Speaker of the Saeima
- In office 7 November 1922 – 17 March 1925
- President: Jānis Čakste
- Prime Minister: Zigfrīds Anna Meierovics Jānis Pauļuks Voldemārs Zāmuēls Hugo Celmiņš
- Preceded by: Position established
- Succeeded by: Pauls Kalniņš

Latvian Ambassador to the United Kingdom
- In office February 1925 – March 1932
- Preceded by: Position established
- Succeeded by: Kārlis Reinholds Zariņš

Member of the Senate of the Supreme Court of Latvia
- In office March 1932 – 1934

Personal details
- Born: 15 April 1875 Rundāle Parish, Kurzeme, Russian Empire (now Latvia)
- Died: 7 December 1941 (aged 66) Usollag, Russian SFSR, Soviet Union
- Party: LSDSP
- Alma mater: University of Tartu Saint Petersburg State University
- Profession: Lawyer
- Awards: Order of the Three Stars, 2nd Class (1926)

= Frīdrihs Vesmanis =

Latvian lawyer and politician (1875–1941)

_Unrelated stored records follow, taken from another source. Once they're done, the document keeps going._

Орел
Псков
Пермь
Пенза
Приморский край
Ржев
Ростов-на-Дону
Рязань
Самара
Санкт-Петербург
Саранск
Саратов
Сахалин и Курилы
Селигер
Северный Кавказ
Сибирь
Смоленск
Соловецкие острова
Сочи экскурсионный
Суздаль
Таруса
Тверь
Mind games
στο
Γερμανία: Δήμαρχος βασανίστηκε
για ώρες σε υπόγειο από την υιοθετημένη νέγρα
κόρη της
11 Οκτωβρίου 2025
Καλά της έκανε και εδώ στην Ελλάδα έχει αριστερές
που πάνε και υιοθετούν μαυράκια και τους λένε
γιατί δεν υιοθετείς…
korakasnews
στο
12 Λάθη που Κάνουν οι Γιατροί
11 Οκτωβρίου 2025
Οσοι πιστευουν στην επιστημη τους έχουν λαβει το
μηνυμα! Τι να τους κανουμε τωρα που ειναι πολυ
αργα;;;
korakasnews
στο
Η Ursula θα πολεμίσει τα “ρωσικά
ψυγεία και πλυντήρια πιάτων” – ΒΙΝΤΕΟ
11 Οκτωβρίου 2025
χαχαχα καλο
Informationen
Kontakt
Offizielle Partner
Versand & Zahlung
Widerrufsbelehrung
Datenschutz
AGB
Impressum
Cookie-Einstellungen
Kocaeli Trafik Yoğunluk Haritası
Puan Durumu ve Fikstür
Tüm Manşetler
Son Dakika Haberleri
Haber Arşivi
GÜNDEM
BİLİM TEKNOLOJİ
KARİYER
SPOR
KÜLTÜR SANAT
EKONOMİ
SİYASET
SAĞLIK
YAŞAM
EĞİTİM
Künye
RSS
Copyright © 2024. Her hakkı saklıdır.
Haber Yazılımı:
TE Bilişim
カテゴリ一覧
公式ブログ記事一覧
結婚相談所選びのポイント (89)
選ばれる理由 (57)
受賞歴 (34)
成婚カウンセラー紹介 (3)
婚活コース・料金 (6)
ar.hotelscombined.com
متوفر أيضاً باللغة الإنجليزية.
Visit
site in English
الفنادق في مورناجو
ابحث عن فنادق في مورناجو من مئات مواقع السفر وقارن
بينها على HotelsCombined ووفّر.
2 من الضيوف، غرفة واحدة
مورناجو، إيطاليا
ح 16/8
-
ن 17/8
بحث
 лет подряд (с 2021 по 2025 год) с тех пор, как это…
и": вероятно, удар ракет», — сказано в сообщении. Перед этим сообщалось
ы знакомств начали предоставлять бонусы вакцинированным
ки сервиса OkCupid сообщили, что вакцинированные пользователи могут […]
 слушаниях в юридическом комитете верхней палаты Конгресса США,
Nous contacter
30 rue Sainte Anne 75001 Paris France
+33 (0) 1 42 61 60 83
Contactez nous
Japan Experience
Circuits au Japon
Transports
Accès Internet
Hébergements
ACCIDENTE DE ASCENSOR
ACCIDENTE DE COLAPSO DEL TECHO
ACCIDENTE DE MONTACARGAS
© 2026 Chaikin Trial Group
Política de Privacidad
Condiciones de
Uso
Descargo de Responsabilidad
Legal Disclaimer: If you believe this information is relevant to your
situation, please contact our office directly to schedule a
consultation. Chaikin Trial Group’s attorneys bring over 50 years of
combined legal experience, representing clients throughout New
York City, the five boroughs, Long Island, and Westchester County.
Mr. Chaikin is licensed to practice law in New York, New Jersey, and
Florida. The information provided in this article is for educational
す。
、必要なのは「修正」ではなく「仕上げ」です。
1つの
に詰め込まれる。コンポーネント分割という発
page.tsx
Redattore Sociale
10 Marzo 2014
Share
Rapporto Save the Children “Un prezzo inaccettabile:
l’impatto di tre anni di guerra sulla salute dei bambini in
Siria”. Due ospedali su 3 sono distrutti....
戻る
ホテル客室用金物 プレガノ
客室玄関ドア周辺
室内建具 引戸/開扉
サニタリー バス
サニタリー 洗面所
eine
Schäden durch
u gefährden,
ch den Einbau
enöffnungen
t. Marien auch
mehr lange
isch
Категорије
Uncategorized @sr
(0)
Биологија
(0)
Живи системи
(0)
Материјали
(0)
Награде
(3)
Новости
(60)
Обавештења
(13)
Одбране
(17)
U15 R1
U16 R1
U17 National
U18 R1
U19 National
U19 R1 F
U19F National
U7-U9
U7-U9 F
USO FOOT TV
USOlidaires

Frīdrihs Vesmanis (April 15, 1875 – December 7, 1941) was a Latvian lawyer and politician for the LSDWP and the first Speaker of the Saeima.

== Early life ==
Vesmanis was born on April 15, 1875, in Rundāle Parish to Kārļa Vesmaņa and Elizabetes Vesmanes (née Straumanes). After graduating from Jelgava Gymnasium, Vesmanis studied at the University of Tartu. He was arrested in 1897, and after his arrest, emigrated to England in 1899, where he published in the newspapers Sociāldemokrāts and Latviešu Strādnieks. In 1903, however, he was illegally returned to Latvia, but was promptly arrested and deported to a camp in Šiauliai. In 1909, he graduated from St. Petersburg University. Until 1918, Vesmanis has been a lawyer in Jelgava and St. Petersburg, as well as working in journalism. In April 1918, he returned to Latvia. He married Berta Krisone.

== Political career ==
In 1919, from July to August, Vesmanis was a member of the People's Council of Latvia. In 1920, from February to May, he was the mayor of Jelgava, but later worked in the Constitutional Assembly of Latvia. In 1922, after founding the Central Election Commission, Vesmanis was one of the eight original members. He was elected to the 1st Saeima from the LSDWP and was the first Speaker of the Saeima. From February 1925 to March 1932, Vesmanis was the ambassador of Latvia in the United Kingdom. In 1927, after the death of Jānis Čakste, he was one of the candidates for the position of President. He retired in 1937.

He received the Order of the Three Stars 2nd Class in 1926.

== Deportation and death ==
On June 14, 1941, Vesmanis and his wife were arrested for being a "Socialist leader in [the] extreme right direction." Berta died two days later while on a train at Krustpils Station, while Vesmanis was sent to the Solikamsk Penitentiary, and died on December 7 at Umolya Penitentiary in Surmog.